April 8: PM’s Kotel moment

Prime Minister Benjamin Netanyahu  (photo credit: MARC ISRAEL SELLEM)
Prime Minister Benjamin Netanyahu
(photo credit: MARC ISRAEL SELLEM)
Negotiating with religious extremists is a waste of time. Concepts such as “compromise” and “live and let live” simply do not register with them – nor does the term “democracy.” The Kotel deal is a case in point.
At the end of January, a majority of the ministers who make up the cabinet voted to reserve an area south of the Western Wall plaza for non-Orthodox prayer and to provide a place for the Women of the Wall group. A centerpiece of the deal, which was the result of long months of negotiations and compromises on all sides, was that all denominations of Judaism – Orthodox and non-Orthodox – would share a common entrance. Entering through the same door symbolized equality. Upon entering, each visitor would be given the opportunity to choose where he or she felt most comfortable praying.
Ministers Ze’ev Elkin (Likud), Uri Ariel (Bayit Yehudi), David Azoulay (Shas), Arye Deri (Shas) and Ya’acov Litzman (United Torah Judaism) voted against the proposal.
This week senior UTJ MK Moshe Gafni declared that his party would only accept the plan for a non-Orthodox prayer section if there were no common entrance for Orthodox and non-Orthodox visitors. He also hinted in a conversation with The Jerusalem Post’s Religious Affairs Correspondent Jeremy Sharon that his party would not accept formal recognition of non-Orthodox denominations by the State of Israel.
“We will not allow them to be with us in any way,” Gafni declared in a speech on Tuesday at Kibbutz Hafetz Haim before hundreds of members of his political faction Degel Hatorah, one of two parties that make up UTJ. “Not at the entrance to the Kotel, not at the exit, we will not allow in any way recognition of the Reform, and not those similar to them.”
In addition to disparaging Jews for adhering to beliefs different from his own, Gafni rejected the authority of the Supreme Court. “The Supreme Court can rule whatever it wants, we will continue on our path... as we have been instructed by our rabbis,” he said.
These are hardly words of compromise and peace. These are words of war.
Gafni and his fellow travelers are angry at the courts.
It was as a result of a decision by the Jerusalem District Court that religious zealots from UTJ, Shas, Bayit Yehudi and the Likud were forced to enter into negotiations with the Women of the Wall and the non-Orthodox streams of Judaism in the first place.
In April 2013, Judge Moshe Sobel upheld a magistrate’s court decision that ruled that women who wear prayer shawls at the Western Wall Plaza are not causing a public disturbance, and therefore should not be arrested. Sobel and the magistrate’s court rejected the “blame the victim” argument that claimed that by donning prayer shawls and tefillin and reading from the Torah scroll in public, Women of the Wall was inciting to violence. It was not unlike the argument sometimes put forward that women who wear short skirts are to blame if they get raped.

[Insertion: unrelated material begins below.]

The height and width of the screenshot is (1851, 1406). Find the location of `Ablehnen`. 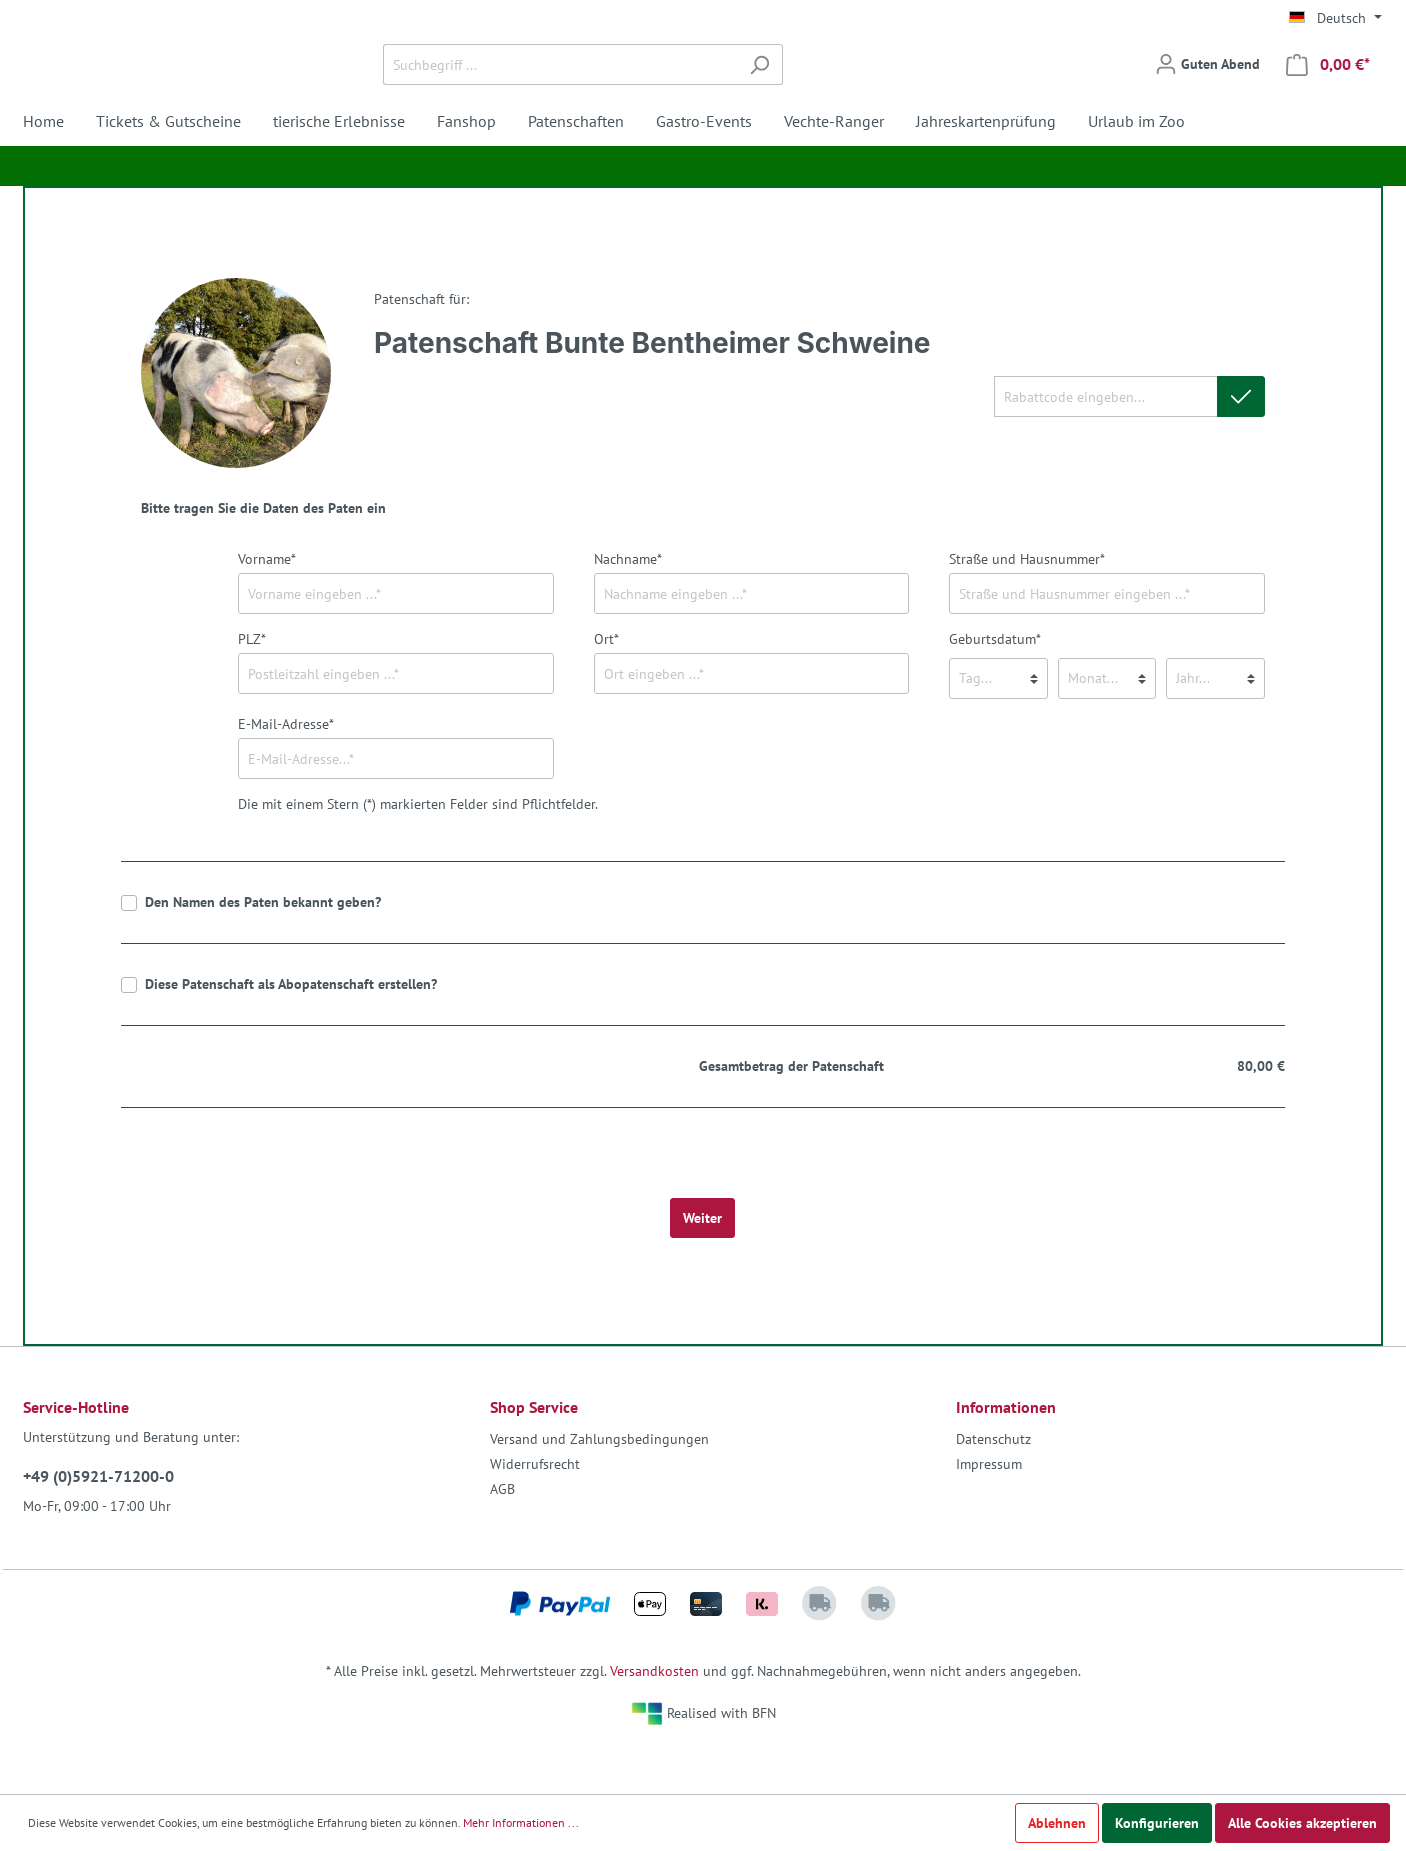

Ablehnen is located at coordinates (1057, 1823).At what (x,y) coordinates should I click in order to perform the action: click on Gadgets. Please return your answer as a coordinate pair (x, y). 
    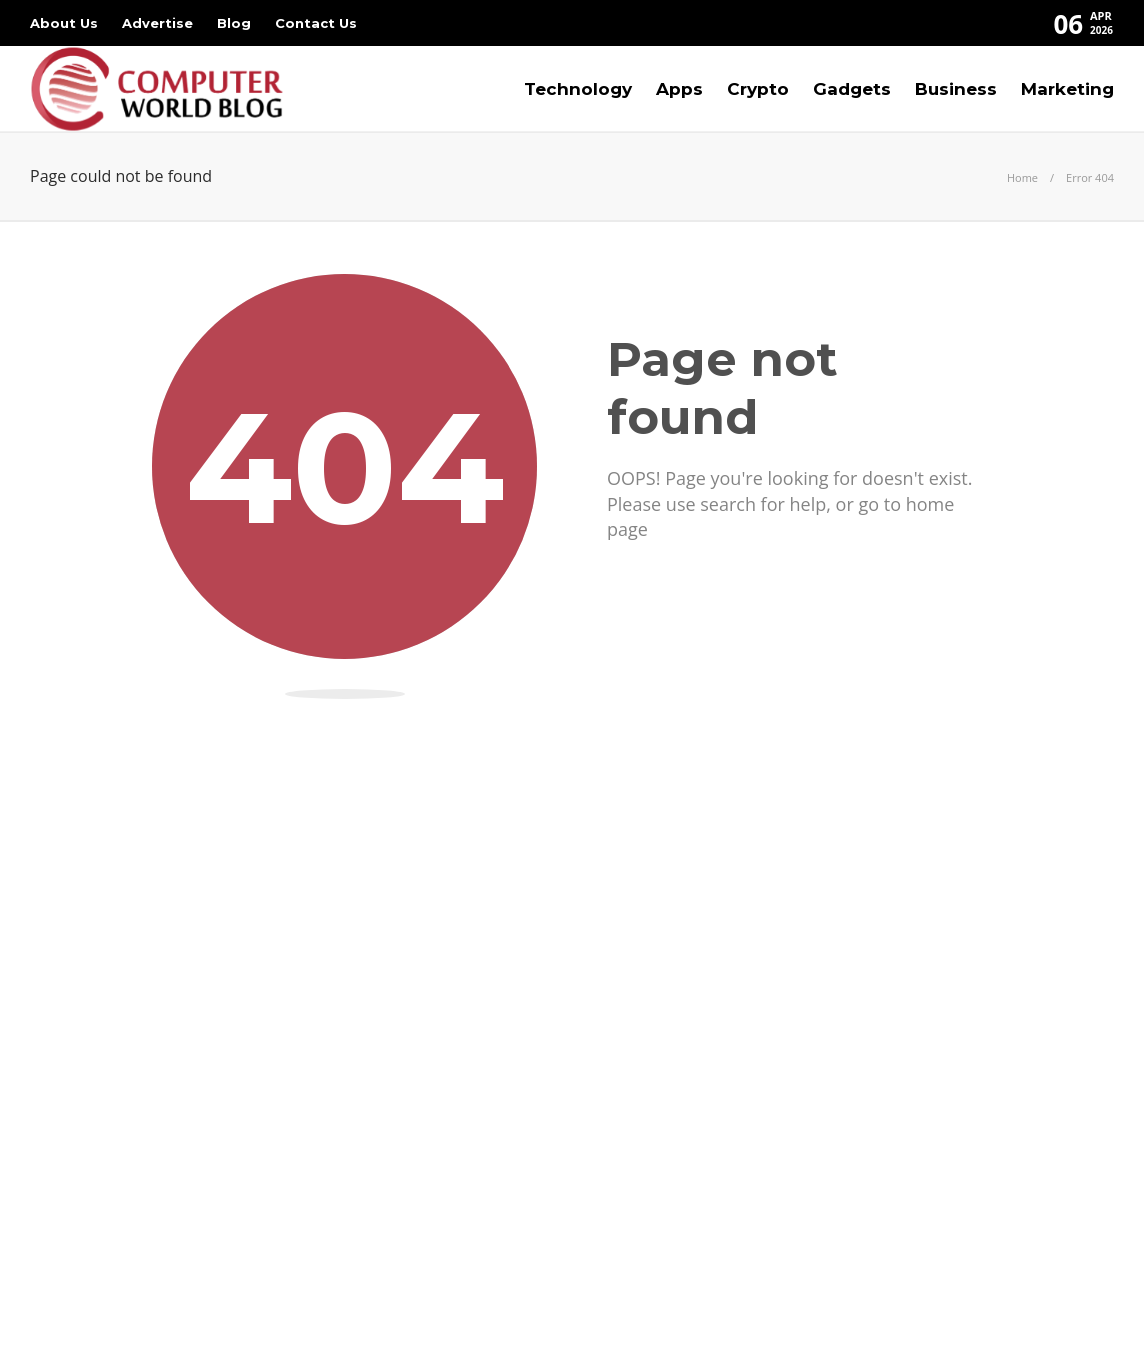
    Looking at the image, I should click on (852, 89).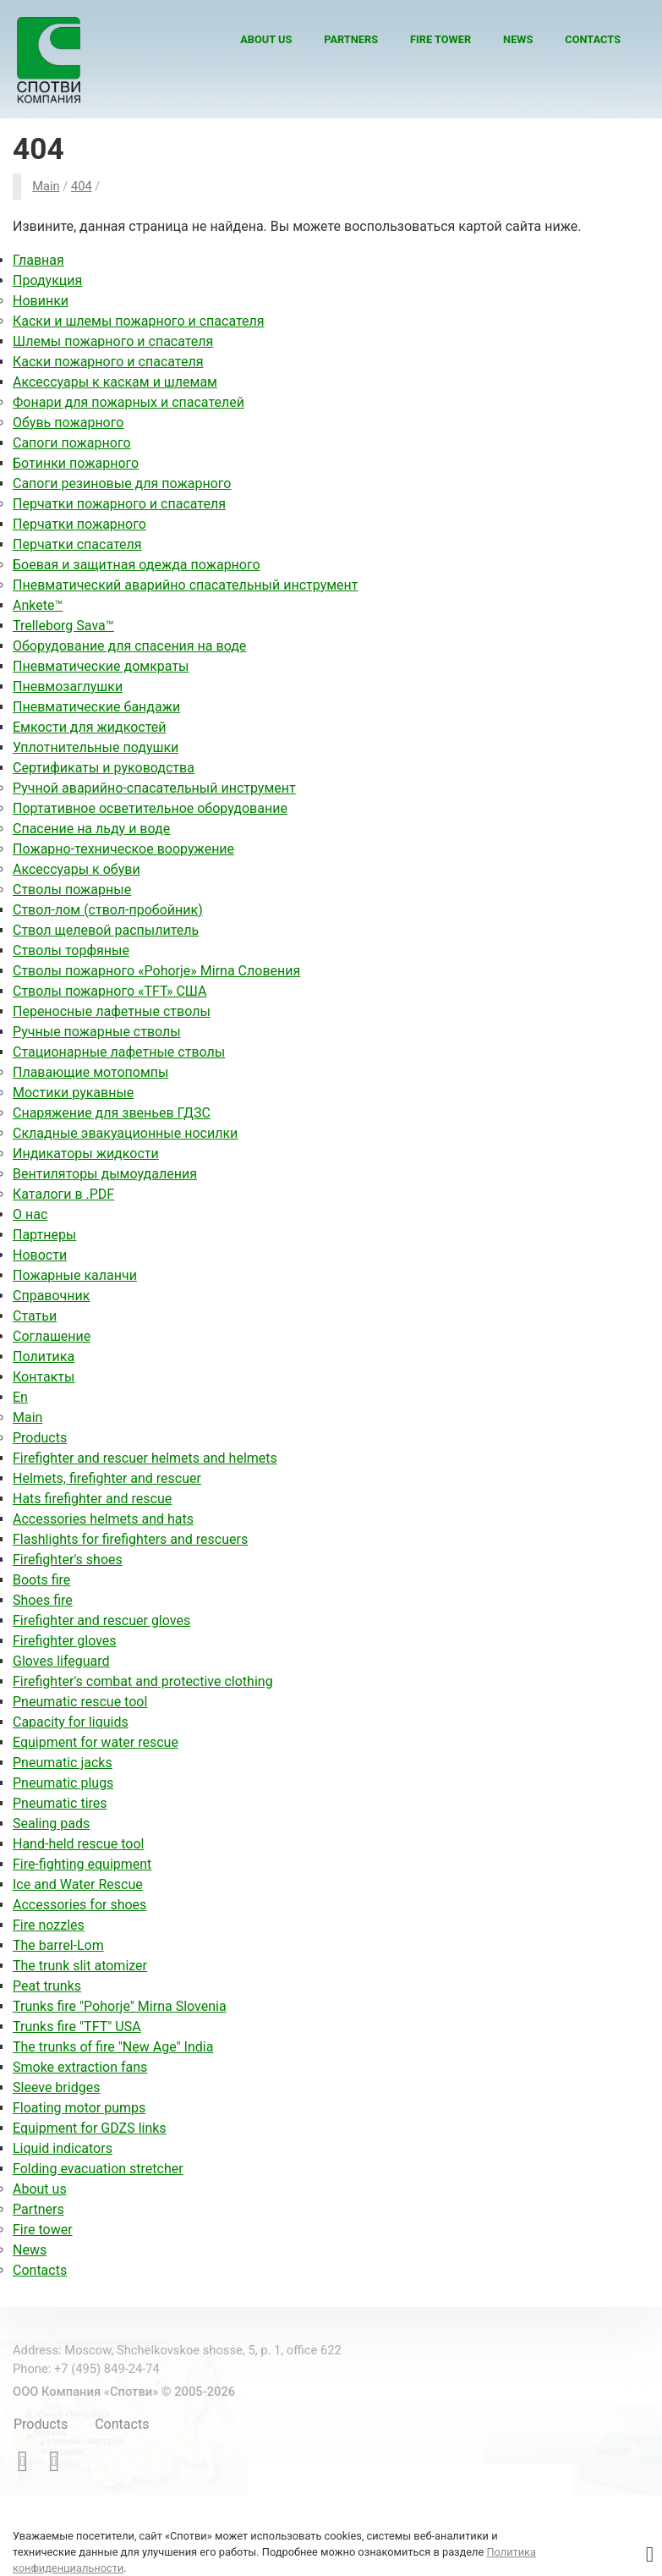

In any event, after the courts supported the right of Women of the Wall members to pray the way they wish to inside the Western Wall Plaza, the religious zealots were forced to negotiate with them so they would willingly go elsewhere to pray.
The Women of the Wall and the non-Orthodox streams of Judaism were willing to give up their claims to egalitarian pray in the Western Wall Plaza proper on condition they were provided an alternative area.
A compromise had finally been reached. But now like spoiled children, MKs who march to a different, more pious, drummer are trying to put pressure on the government to renege on a deal that was reached in good faith.
Prime Minister Benjamin Netanyahu must rise to the occasion and remain committed to the cabinet decision.
True, his government coalition, which rests on a razor-thin majority of 61 MKs, is in danger of being toppled. Shas and UTJ MKs have threatened to quit the government if the Kotel deal is implemented. And Netanyahu could take the easy way out and decide not to decide. Eventually, the issue would reach the Supreme Court, which would rule in favor of Women of the Wall and the non-Orthodox. But Netanyahu has an opportunity to do something different.
He can stand up for the idea that democratic decisions must be respected and that religious rights must be upheld, and move forward with the Kotel deal with, or without, the haredim.